CHE COSA HA SVELATO IL WSJ
La Cina potrebbe essere nella fase di condurre segretamente test nucleari con potere esplosivo molto basso, nonostante le rassicurazioni che sta rispettando strettamente un accordo internazionale che vieta qualsiasi test nucleare.
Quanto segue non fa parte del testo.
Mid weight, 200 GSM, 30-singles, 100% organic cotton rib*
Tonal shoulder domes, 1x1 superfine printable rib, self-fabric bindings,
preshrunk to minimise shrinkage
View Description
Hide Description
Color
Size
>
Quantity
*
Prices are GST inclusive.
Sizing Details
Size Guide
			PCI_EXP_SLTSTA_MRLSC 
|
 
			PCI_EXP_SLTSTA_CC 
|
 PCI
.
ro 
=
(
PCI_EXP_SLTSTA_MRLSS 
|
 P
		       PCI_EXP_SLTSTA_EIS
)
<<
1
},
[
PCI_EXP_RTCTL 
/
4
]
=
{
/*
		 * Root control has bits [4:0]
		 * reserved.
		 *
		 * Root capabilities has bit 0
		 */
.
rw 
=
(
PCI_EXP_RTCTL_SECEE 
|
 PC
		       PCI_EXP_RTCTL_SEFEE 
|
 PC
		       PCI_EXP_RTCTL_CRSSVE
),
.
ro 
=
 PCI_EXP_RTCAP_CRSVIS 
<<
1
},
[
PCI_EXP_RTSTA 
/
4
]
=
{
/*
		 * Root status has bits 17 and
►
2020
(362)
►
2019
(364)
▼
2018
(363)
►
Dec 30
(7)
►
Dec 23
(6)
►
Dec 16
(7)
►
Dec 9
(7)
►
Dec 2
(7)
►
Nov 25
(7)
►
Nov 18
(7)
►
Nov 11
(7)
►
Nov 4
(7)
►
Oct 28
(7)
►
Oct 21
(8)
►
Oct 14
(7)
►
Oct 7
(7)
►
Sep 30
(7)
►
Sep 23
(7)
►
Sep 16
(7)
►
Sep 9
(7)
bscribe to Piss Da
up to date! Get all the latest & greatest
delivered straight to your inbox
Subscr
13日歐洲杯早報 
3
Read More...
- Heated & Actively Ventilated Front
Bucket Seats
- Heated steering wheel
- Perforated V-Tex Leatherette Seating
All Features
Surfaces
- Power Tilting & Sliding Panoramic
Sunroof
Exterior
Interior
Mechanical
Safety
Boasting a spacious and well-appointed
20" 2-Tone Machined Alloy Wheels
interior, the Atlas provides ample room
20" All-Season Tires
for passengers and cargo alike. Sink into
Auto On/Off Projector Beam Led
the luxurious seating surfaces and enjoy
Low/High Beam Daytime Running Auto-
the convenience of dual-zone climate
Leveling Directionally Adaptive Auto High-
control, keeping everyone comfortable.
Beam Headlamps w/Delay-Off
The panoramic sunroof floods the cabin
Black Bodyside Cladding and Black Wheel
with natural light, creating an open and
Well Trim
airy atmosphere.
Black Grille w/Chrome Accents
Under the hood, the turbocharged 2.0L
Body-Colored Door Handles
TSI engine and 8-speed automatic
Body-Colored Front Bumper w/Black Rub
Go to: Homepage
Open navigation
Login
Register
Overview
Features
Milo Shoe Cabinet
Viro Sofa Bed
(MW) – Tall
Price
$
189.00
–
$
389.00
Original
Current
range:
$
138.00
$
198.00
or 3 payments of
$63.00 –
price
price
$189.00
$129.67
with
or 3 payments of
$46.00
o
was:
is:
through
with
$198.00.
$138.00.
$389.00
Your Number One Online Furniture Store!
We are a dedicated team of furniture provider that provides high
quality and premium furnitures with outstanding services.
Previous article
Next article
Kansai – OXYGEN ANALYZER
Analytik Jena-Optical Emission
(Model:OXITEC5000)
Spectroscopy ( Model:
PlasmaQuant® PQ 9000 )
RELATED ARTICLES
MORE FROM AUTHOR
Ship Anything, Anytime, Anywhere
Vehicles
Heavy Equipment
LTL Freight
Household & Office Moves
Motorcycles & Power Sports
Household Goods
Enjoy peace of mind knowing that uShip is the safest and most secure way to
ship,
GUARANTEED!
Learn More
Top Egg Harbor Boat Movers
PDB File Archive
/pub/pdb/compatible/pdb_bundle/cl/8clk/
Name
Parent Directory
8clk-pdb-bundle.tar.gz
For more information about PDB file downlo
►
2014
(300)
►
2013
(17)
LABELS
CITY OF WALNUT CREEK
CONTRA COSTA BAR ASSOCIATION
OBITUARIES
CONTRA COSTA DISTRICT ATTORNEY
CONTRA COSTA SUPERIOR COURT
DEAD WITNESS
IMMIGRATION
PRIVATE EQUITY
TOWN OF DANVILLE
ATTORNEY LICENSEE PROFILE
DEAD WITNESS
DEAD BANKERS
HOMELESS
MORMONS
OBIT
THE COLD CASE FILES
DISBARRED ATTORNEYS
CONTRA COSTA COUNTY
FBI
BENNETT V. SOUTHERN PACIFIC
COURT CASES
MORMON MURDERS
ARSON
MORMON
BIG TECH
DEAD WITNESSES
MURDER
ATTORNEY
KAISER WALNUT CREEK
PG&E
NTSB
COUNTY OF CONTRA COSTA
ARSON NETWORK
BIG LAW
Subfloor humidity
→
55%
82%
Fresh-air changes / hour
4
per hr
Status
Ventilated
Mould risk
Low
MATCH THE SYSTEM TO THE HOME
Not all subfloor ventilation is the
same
Lo scrive il Wall Street Journal citando un rapporto del dipartimento di Stato Usa sul controllo degli armamenti non ancora pubblicato. Il rapporto non presenta prove di violazioni ma cita una serie di attività che “sollevano la preoccupazione” che Pechino potrebbe non aderire del tutto all’intesa.
I timori, scrive il Wsj, derivano dall’alto ritmo di attività del sito cinese di Lop Nur, dagli estesi scavi nel sito e dal presunto uso di camere speciali per contenere le esplosioni. Un altro fattore che alimenta i sospetti americani e’ l’interruzione negli ultimi anni della trasmissione di dati dalle stazioni che monitorano il territorio cinese e che sono designate a rilevare emissioni radioattive e scosse sismiche.